Sebastian Marburger

Personal information
- Born: 16 August 1997 (age 29) Frankenberg (Eder), Germany

Sport
- Country: Germany
- Sport: Para cross-country skiing
- Disability class: LW2

Medal record
Men's Para cross-country skiing
Representing Germany
Paralympic Games
| Silver medal – second place | 2026 Milano Cortina | Sprint standing |
| Silver medal – second place | 2026 Milano Cortina | 4 × 2.5 km relay open |
World Championships
| Gold medal – first place | 2023 Östersund | 4×2.5 km open relay |

= Sebastian Marburger =

German Para cross-country skier (born 1997)

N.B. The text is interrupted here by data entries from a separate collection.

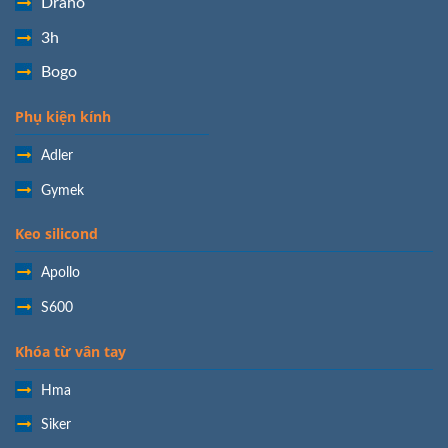
Draho
3h
Bogo
Phụ kiện kính
Adler
Gymek
Keo silicond
Apollo
S600
Khóa từ vân tay
Hma
Siker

Sebastian Marburger (born 16 August 1997) is a German Para cross-country skier. He represented Germany at the 2026 Winter Paralympics.

==Career==
Marburger competed at the 2023 World Para Nordic Skiing Championships and won a gold medal in the 4×2.5 kilometre open relay event.

In February 2025, during the FIS Para Cross-Country World Cup he won the standing event in the 2026 Winter Paralympics test event. In February 2026, he was selected to represent Germany at the 2026 Winter Paralympics.

==Personal life==
In 2020, Marburger had his right leg amputated after a motorcycle accident.